Otra cuestión que también favorece al estor, es la preservación de la intimidad. El estor nos ofrece más intimidad frente a las miradas indiscretas de nuestros vecinos. En cambio, la cortina, nos obliga a cerrarla por completo.

Saca partido a cada espacio

El tamaño de la estancia es un aspecto a tener en cuenta. Si no nos sobran metros, lo ideal será colocar un estor que pueda recogerse totalmente sobre la ventana. En cambio, si tienes la suerte de disfrutar de un espacio amplio, las cortinas con caídas son la última tendencia.

 

Funcional sí, pero bonito… ¡También!

Una cortina para cada estancia

Las cortinas, al final, siempre visten más y hacen más acogedor el ambiente. Por ello, para estancias como el salón donde buscamos más elegancia y calidez, la cortina es la opción más recomendable. Sin duda, cuantos más metros de tela más acogedora es la vivienda. Además, actualmente, se estila mucho que las cortinas arrastren ligeramente la tela sobre el suelo.

En cambio, para los dormitorios, en los que el ambiente tiende a ser más relajante e informal, el estor es una buena opción.
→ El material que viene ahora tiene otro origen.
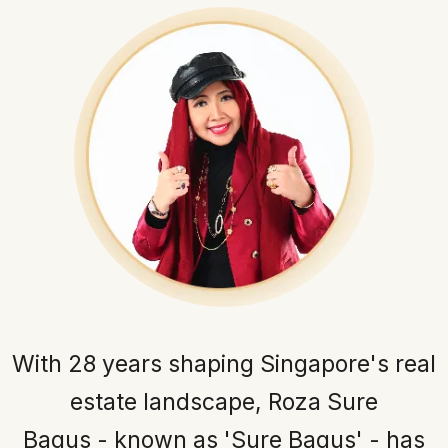
With 28 years shaping Singapore's real
estate landscape, Roza Sure
Bagus - known as 'Sure Bagus' - has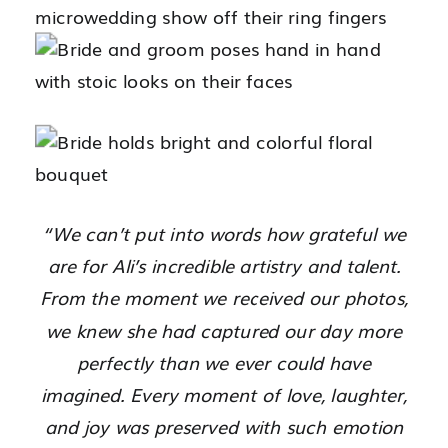
“We can’t put into words how grateful we
are for Ali’s incredible artistry and talent.
From the moment we received our photos,
we knew she had captured our day more
perfectly than we ever could have
imagined. Every moment of love, laughter,
and joy was preserved with such emotion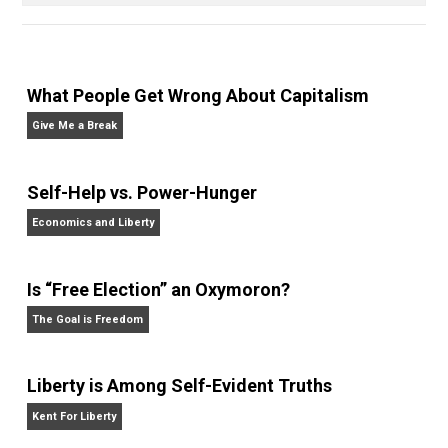
order
principles
rules
slavery
,
,
,
Written by
James Walpole
James Walpole is
a writer, startup
marketer, intellectual explorer, and
perpetual apprentice. He opted out of college to
join the Praxis startup apprenticeship program and
currently manages marketing and communications at
bitcoin payment technology company BitPay. He
writes daily at
jameswalpole.com
.
Website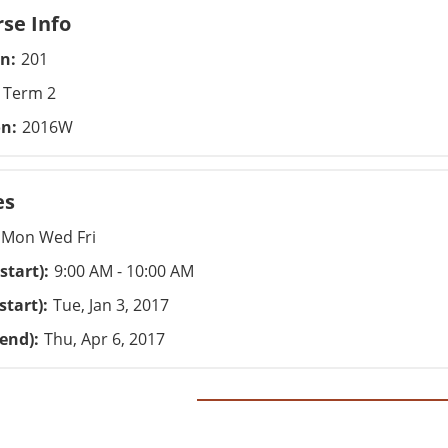
se Info
on
201
Term 2
on
2016W
es
Mon Wed Fri
start)
9:00 AM - 10:00 AM
start)
Tue, Jan 3, 2017
(end)
Thu, Apr 6, 2017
Y por último, para estancias como el baño o la cocina donde habitualmente hay humedad o humos, lo ideal es un store, y si es lavable mejor. Así, no se adherirán los olores y podremos limpiarlo simplemente con un trapo humedecido.

 

Aprovecha los obstáculos

Por otro lado, si tenemos algún mueble interfiriendo en la ventana como un escritorio o un sofá, no hay que complicarse, la decisión está tomada, un estor es nuestro mejor aliado. Las cortinas cortas son cosa del pasado.

 

Destaca lo mejor de cada ventana

El tamaño de la ventana también puede orientarnos. Si nuestra ventana es muy pequeña una cortina hará que lo parezca más aún. Por el contrario si la ventana es muy grande, un estor puede quedar un poco “pobre” y no lucirá tanto la ventana.

 

El efecto visual, un gran aliado

Por último, si quieres ganar en altura visual porque tienes techos altos y queda bastante espacio entre el techo y la ventana, una cortina es la opción más recomendable.

Esperamos que estos consejos te hayan ayudado a tomar tu decisión. Y, si finalmente ves que no tienes que elegir y que te puedes permitir el lujo de poner cualquiera de los dos, nuestro último consejo es:

¡Combinar la Cortina y el estor!

Es lo último en tendencia y te permitirá disfrutar de las ventajas de ambos y hacer que tus ventanas luzcan al máximo.